Effective management of joint function and integrity needs to consider the global needs of an individual to overcome the existing symptoms, including physical, social and psychological factors. Such factors have an effect on their overall quality of life, ability to complete activities of daily living, employment capacity, family commitments and leisure activities. 

Severity of joint degeneration is directly related to decrease in muscular strength and altered joint biomechanics. Chronic joint pain contributes to anxiety, depression, fear of movement and poor physiological outlook. A fear of movement commonly affects individuals from participating in exercise as a result of fear of exacerbating symptoms or degeneration. Evidence suggests that up to 10,000 steps per day of activity does no accelerate progression of joint degeneration.
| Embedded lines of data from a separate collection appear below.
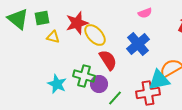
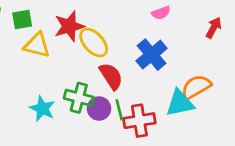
yellow triangle: (53, 37) -> (37, 45), size x1.5
red cross: (148, 93) -> (139, 121), moved
green line: (115, 98) -> (119, 110), moved, turned -56

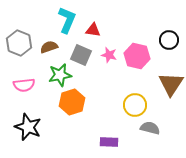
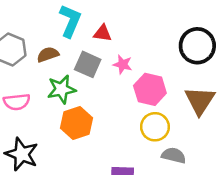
black circle: (169, 40) -> (197, 46), size x1.5
pink hexagon: (137, 56) -> (150, 89), moved

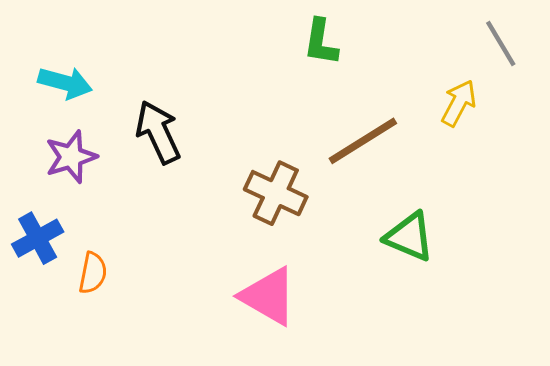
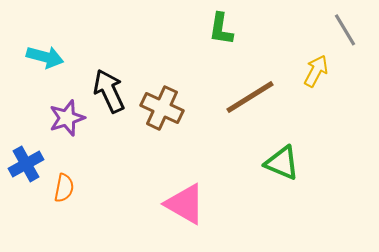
purple star: (71, 157) -> (67, 118), moved
brown cross: (276, 193) -> (162, 108), moved

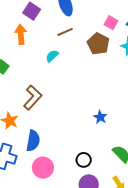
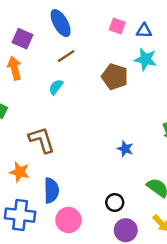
pink square: (111, 23) -> (117, 26), moved
brown pentagon: (98, 44) -> (115, 77), moved
brown L-shape: (33, 98) -> (42, 140), turned -50

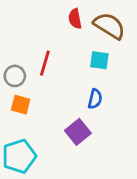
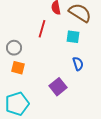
red line: (45, 63) -> (42, 29), moved
blue semicircle: (95, 99) -> (78, 64), moved, turned -32

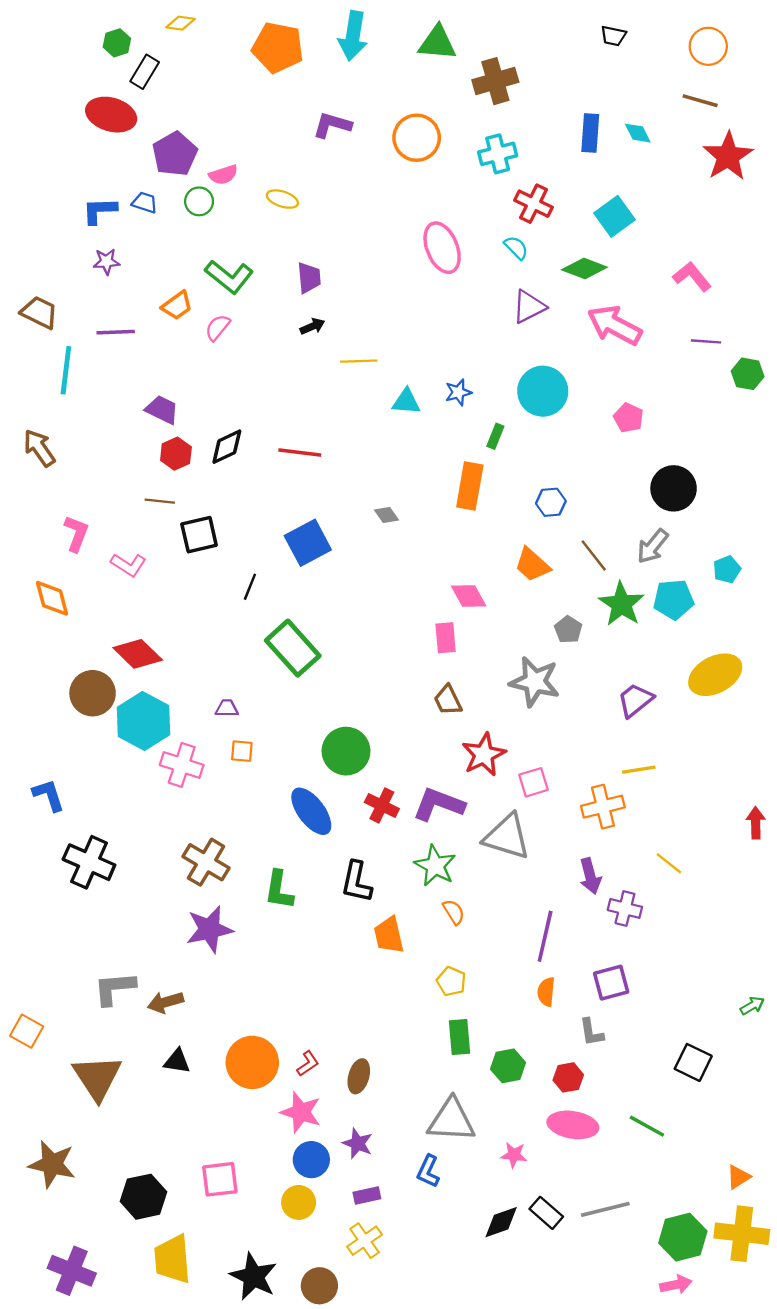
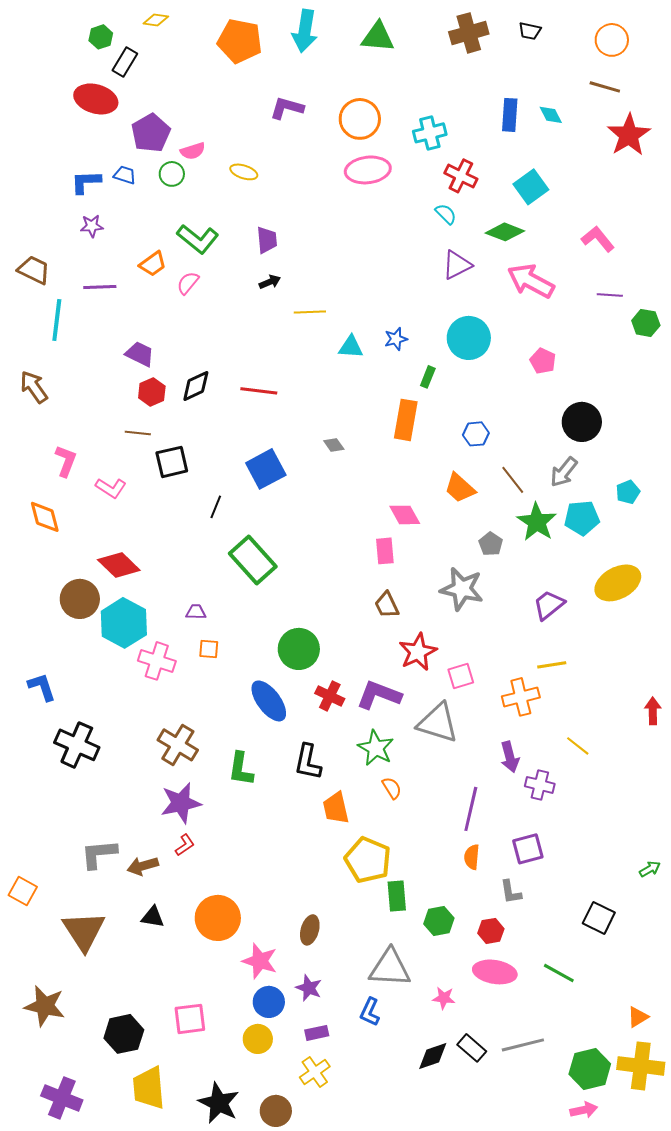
brown cross: (495, 81) -> (469, 33), moved
pink ellipse: (442, 248) -> (368, 170), moved, turned -75
yellow pentagon: (451, 981) -> (368, 860), moved, size x1.8
red L-shape: (308, 1064) -> (185, 845), moved

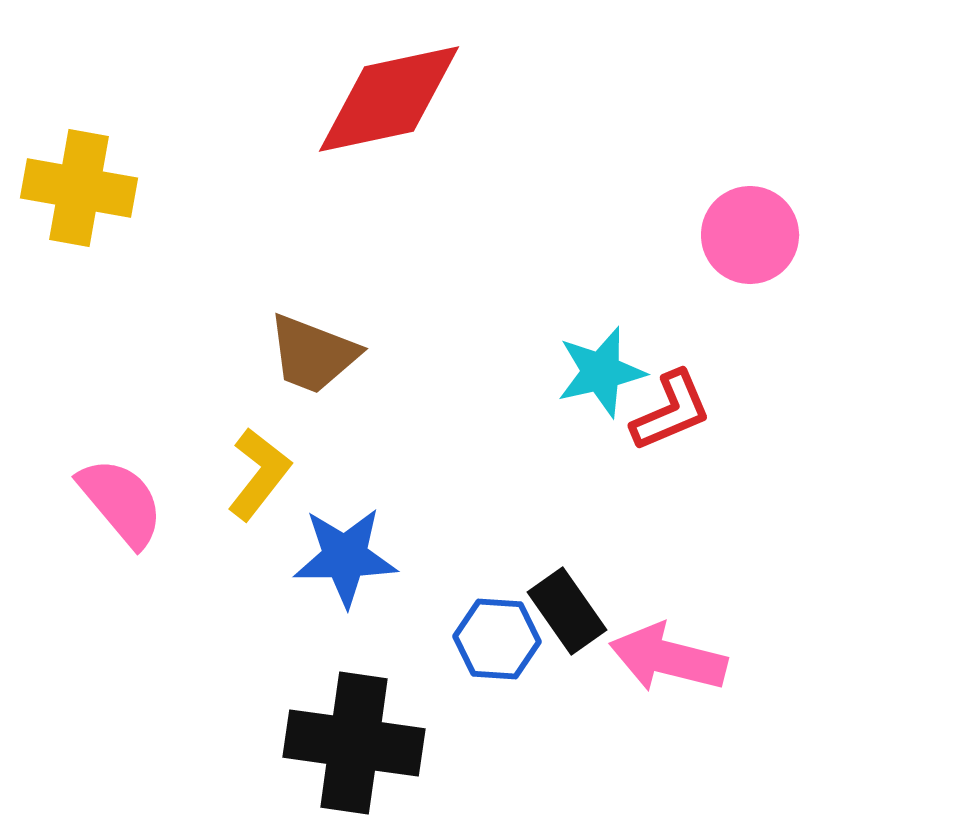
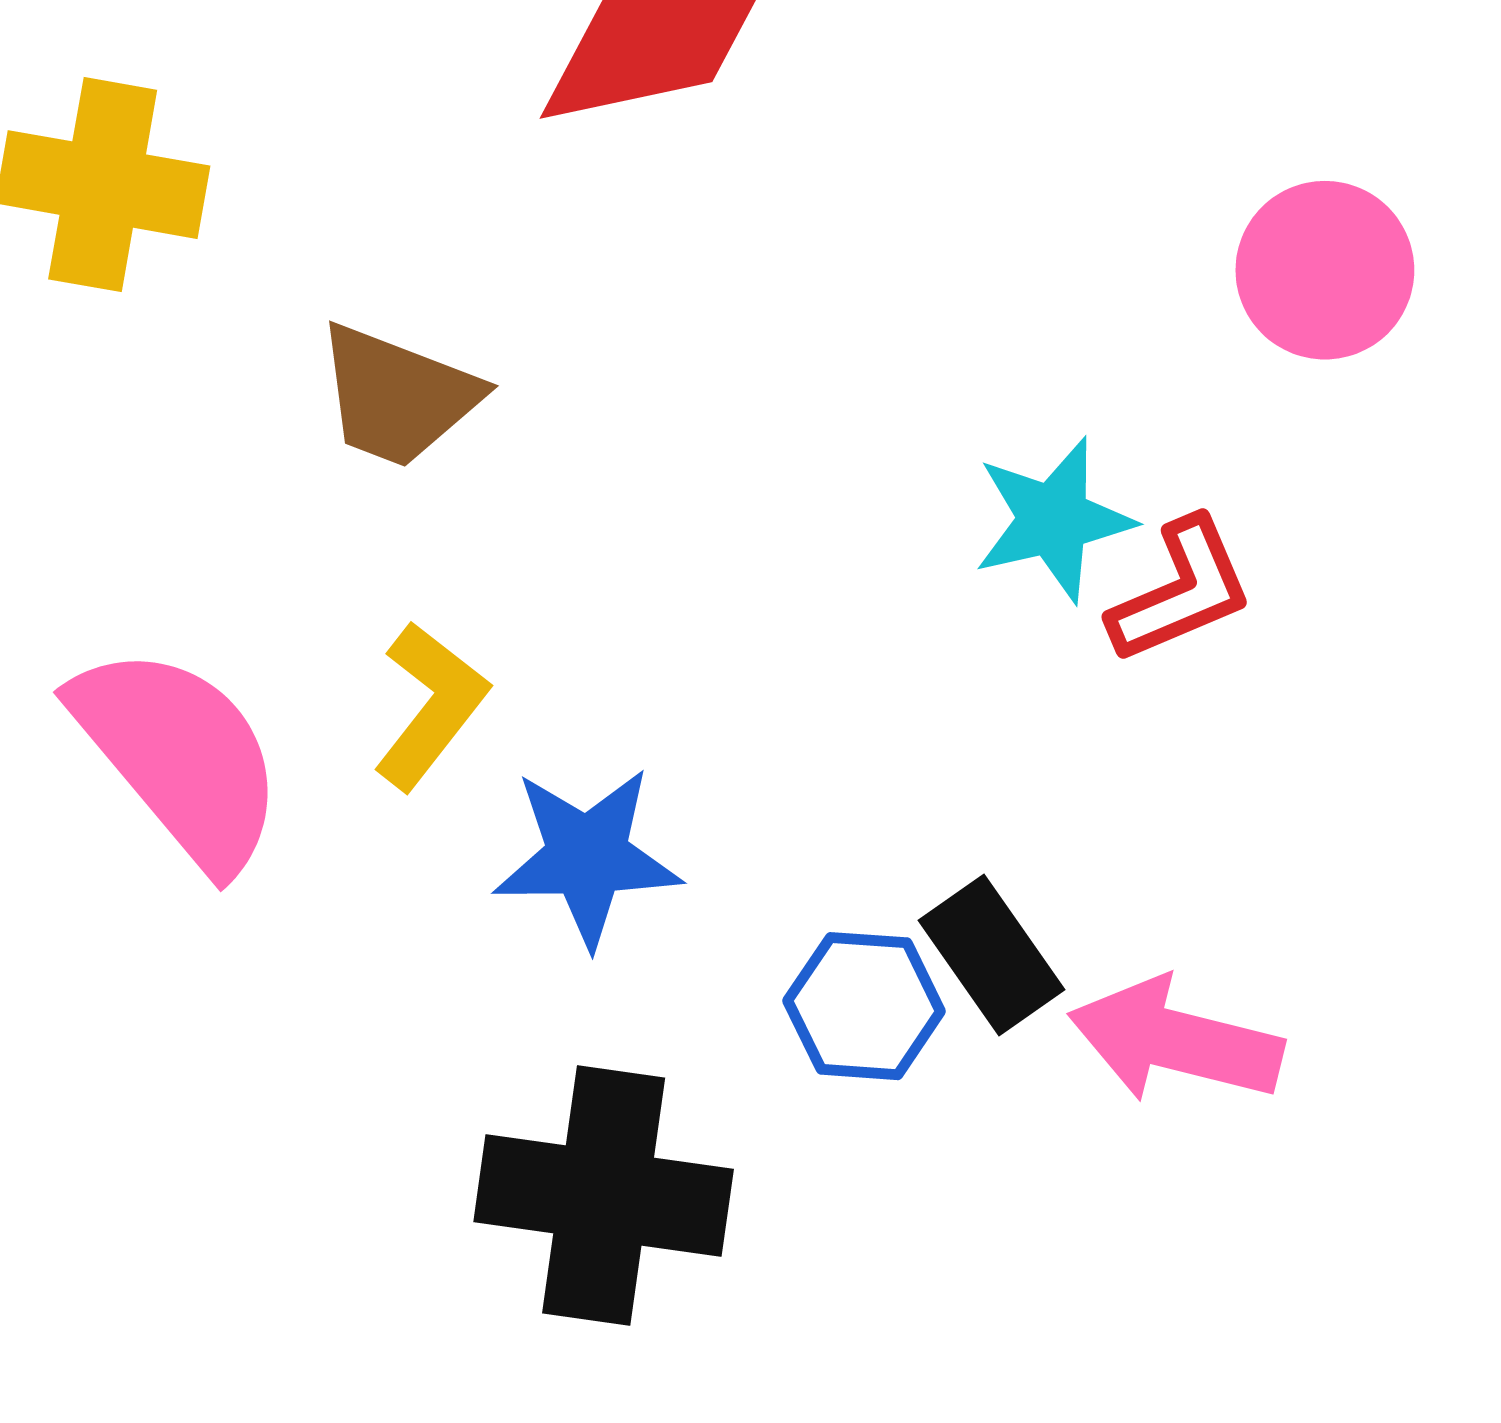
brown trapezoid: (313, 354) -> (398, 396), moved
pink semicircle: (121, 502) -> (179, 757), size x1.4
Aerobic Exercise and Post-Operative Outcomes

Cardiovascular fitness is a strong predictor of mortality. In response to exercise the body increases in cardiac output and efficiency of oxygen delivery, directly impacting skeletal muscle function. Muscle adaptation to exercise increases mitochondrial content and oxygen uptake capacity. Increased cell energy content and improved oxygen uptake directly influences the muscle ability to develop force through strength and ability to adapt to varying loads. Overall, improving the body’s functional reserves allows the individual to meet the metabolic demands of surgery and the post-operative period. The body’s normal response to surgical stress will see changes in the neuroendocrine, metabolic and immune systems, experienced as an amplification of the “fight or flight reaction”.  Changes produce an increase in oxygen consumption, metabolic rate, protein breakdown and nitrogen balance. 

Progressive Strength Exercise in Pre & Post-Operative Outcomes

Periods of prolonged relative inactivity or reduced joint movement (e.g. braces) during the recovery period will elicit a degree of deconditioning with muscle atrophy, loss of contractibility and strength. 

Impaired muscle strength, gait speed, agility and dynamic balance are common predictors of delayed post-operative functional recovery. 20% of patients reported worse or no improvements in pain post-surgery. Poor physical function prior to surgery is a pre-cursor for a further decline in physical function and increased period of hospitalisation. The impact of surgery elicits a 20-40% reduction in post-operative physical function without the added incapacity of poor physical function prior to surgery. Evidently, the effects of Prehabilitation prior to surgery positively correlate with improved function and pain management post-surgery. 

Fig. 1 Model depicting the benefits of Prehabilitation and Post-operative Recovery

Cardiac and muscular deconditioning causes the patient to experience a decline in functional capacity. By increasing functional capacity prior to surgery, patients who have completed 6 to 12 weeks of progressive Prehabilitation will retain a higher level of functional capacity postoperatively and return to a minimum level of functional independence sooner compared to non-prehabilitated individuals. The difference in functional capacity post-surgery is attributed to intensity, frequency, duration and compliance of Prehabilitation.